The active info framework, on the other hand, attempts to provide absolute measures by regressing probabilities to a point of no prior conditions. But it can’t do so, because an ultimate, unconditional search space is an undefined search space, and there’s no way to derive probabilities from it.
Joseph (#153):
I could be wrong here, but IF I read Dembski and Marks correctly, then if active information was found to arise “via nature, operating freely”, then this would, in fact, have been caused by intelligence smuggling the information in somehow.
IF this is the case, then I guess that the oft repeated argument that ID would be falsified if natural processes could produce CSI is wrong.
R0b,
I agree that there may have been some talking past points. I’ll try to get this back on track.
I thought you had expanded the higher order space to include different search strategies (this wasn’t clear to me), so if I mischaracterized your argument, I apologize.
Let us assume an evolutionary strategy is a given.
We will further assume a base search space, which will be the permutation space of all 24 letter long base 27 (per our alphabet) strings. We agreed this space had 27^24 elements.
Now our evolutionary strategy will have to use a fitness function (following the standard implementation of an evolutionary search). What is the search space of possible fitness functions?
First, we’d want to use deterministic functions that assign only one fitness value to each element in our original space. Furthermore, we want to limit the number of fitness functions, which we will do in two ways. First, we limit the function to only take as inputs the elements of our original search space (in other words, the domain is all x such that x is a permutation in our original set.) Secondly, we will limit the possible output values of the function to integers between 0 and n, so that our search space becomes well defined. This I will label Reduction A.
Given this set-up, we can now calculate the informational cost of choosing one fitness function from that new set in a straight forward manner. (Call this Reduction B.)
But the question becomes, if I understand you correctly, why do we include the informational costs of Reduction B and not of Reduction A (which is infinite)? More importantly, if we can ignore the informational cost of Reduction A, why can’t we also ignore the cost of Reduction B?
If this is not you position, then please clarify, because I have misunderstood you.
If so, I will reiterate my earlier response. Reduction A is the reduction from the set of all possible fitness functions (setting n to ∞, effectively) which as you correctly point out is a reduction of an infinite set of possibilities to a finite set, which would incur an infinite informational cost.

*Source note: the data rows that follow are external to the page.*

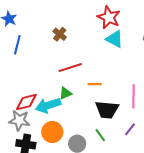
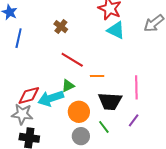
red line: (70, 68) -> (72, 60), turned 50
orange circle: (52, 132) -> (79, 112), moved

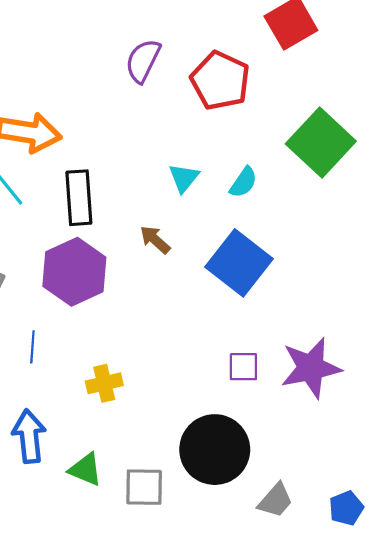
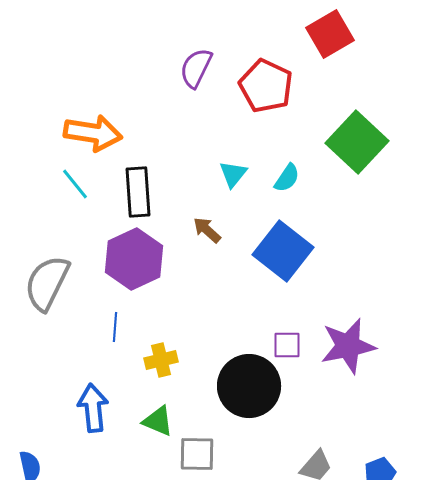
blue line: (32, 347) -> (115, 327), moved
black circle: (215, 450) -> (249, 386), moved
green triangle: (86, 469) -> (158, 421), moved

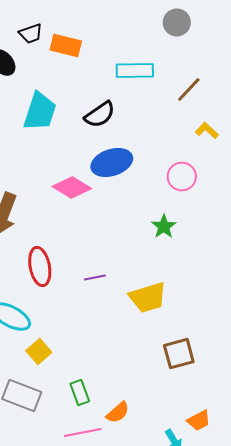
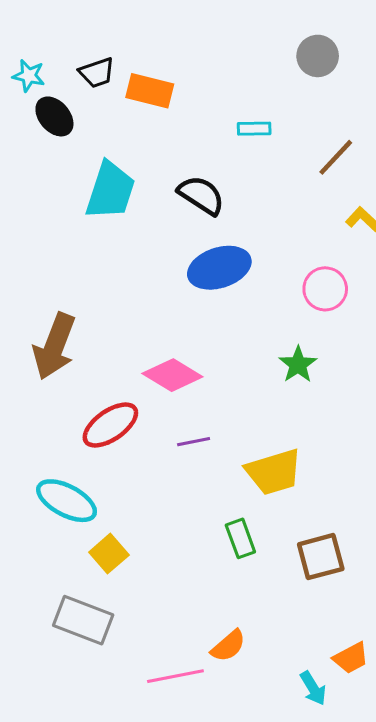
cyan rectangle: (135, 70) -> (254, 129), size x0.6
black semicircle: (100, 114) -> (201, 195), turned -112
pink diamond: (72, 188) -> (172, 375), moved
red ellipse: (40, 266) -> (110, 425), turned 66
green rectangle: (80, 392) -> (240, 538), moved

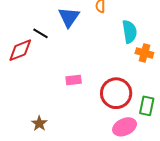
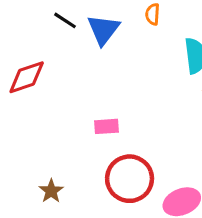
black line: (41, 33) -> (65, 20), moved
red circle: (116, 93) -> (130, 179), moved

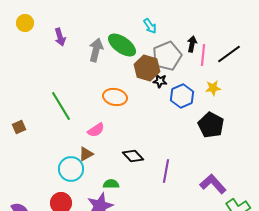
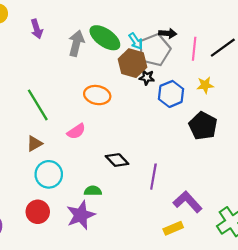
cyan arrow: (150, 26) -> (136, 41), moved
black arrow: (192, 44) -> (168, 33), moved, turned 84
brown triangle: (86, 154) -> (34, 144), moved
purple L-shape: (213, 184) -> (188, 202), moved

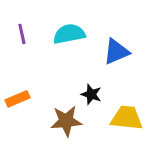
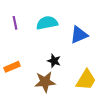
black star: (91, 94) -> (54, 61), moved
yellow trapezoid: (127, 118) -> (86, 80), turned 115

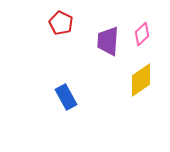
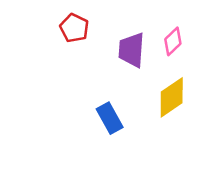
blue rectangle: (66, 97) -> (110, 118), moved

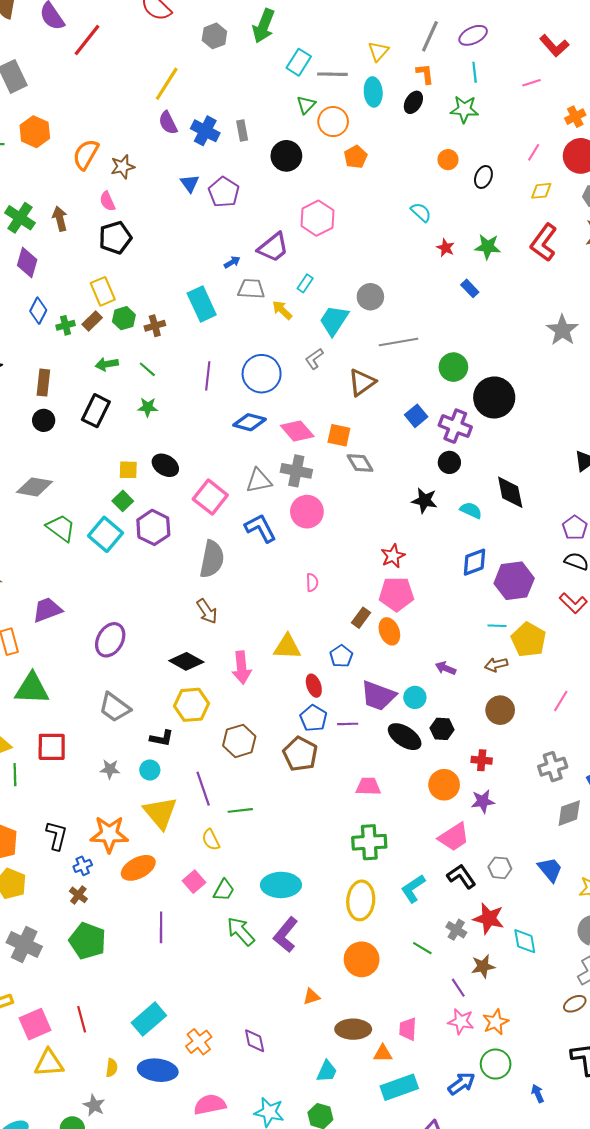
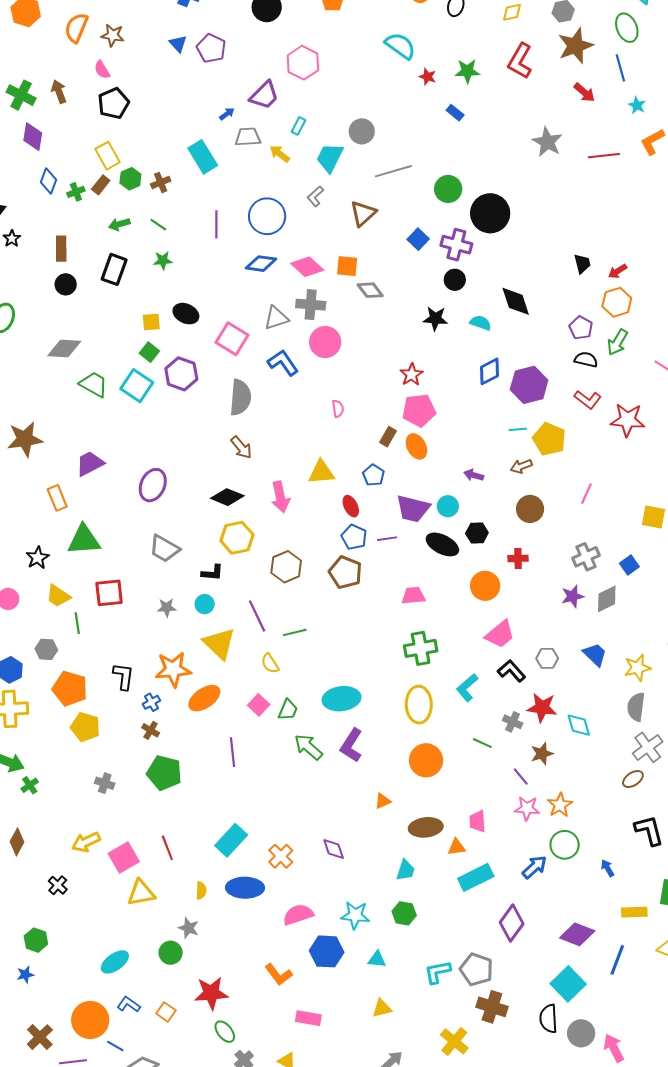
brown star: (123, 167) -> (113, 35), turned 30
cyan semicircle: (421, 212) -> (400, 46), size x1.5
purple star: (483, 801) -> (573, 596), moved
gray cross: (24, 944) -> (105, 783), size x0.6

But as I correctly pointed out, Reduction A does not improve search performance over blind search. Showing this is easy. Imagine you perform your search using fitness function 1 of your reduced set (assuming that you can order the fitness functions in our reduced set, which you can), then use fitness function 2, then fitness function 3, etc, until you’ve performed the same search using all of the fitness functions. You then average the performance of all the functions and will find that your evolutionary strategy performed only as well as blind search.
So if Reduction A results in a subset that still only performs as well as blind search, either a) the reduction didn’t improve search performance, and so incurs no informational cost, or b) it did improve search performance, which means that the original set of all possible functions (the set prior to Reduction A, which is infinite) somehow performs worse than blind search. But since that set includes all possible fitness functions, it will perform as well as blind search, per the NFL theorems. (I could be wrong on this point, since my understanding of the NFL isn’t as strong as some of the other commenters, but I think the NFL would apply in this case as well.)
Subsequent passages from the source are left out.